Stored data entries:
· · · ·
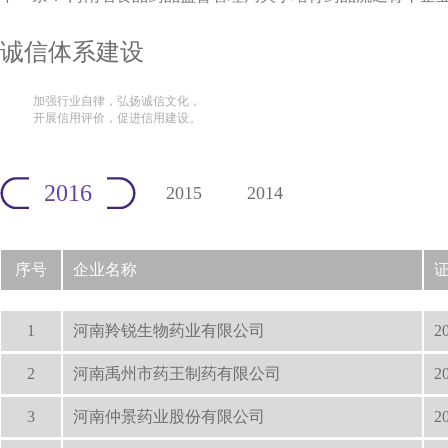
诚信体系建设
加强行业自律，弘扬诚信文化，
开展信用评价，促进信用建设。
2016
2015
2014
序号
企业名称
1
河南羚锐生物药业有限公司
2
2
河南禹州市药王制药有限公司
2
3
河南仲景药业股份有限公司
2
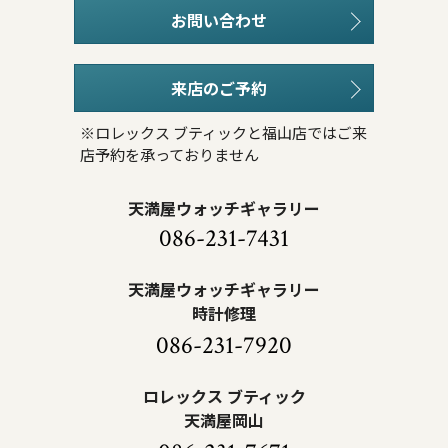
お問い合わせ
来店のご予約
※ロレックス ブティックと福山店ではご来
店予約を承っておりません
天満屋ウォッチギャラリー
086-231-7431
天満屋ウォッチギャラリー
時計修理
086-231-7920
ロレックス ブティック
天満屋岡山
· · · ·
> _Exercise instructions_
Every record must be copied exactly, with the pictures left out.

> _Finished exercise_
诚信体系建设
加强行业自律，弘扬诚信文化，
开展信用评价，促进信用建设。
2016
2015
2014
序号
企业名称
1
河南羚锐生物药业有限公司
2
2
河南禹州市药王制药有限公司
2
3
河南仲景药业股份有限公司
2
お問い合わせ
来店のご予約
※ロレックス ブティックと福山店ではご来
店予約を承っておりません
天満屋ウォッチギャラリー
086-231-7431
天満屋ウォッチギャラリー
時計修理
086-231-7920
ロレックス ブティック
天満屋岡山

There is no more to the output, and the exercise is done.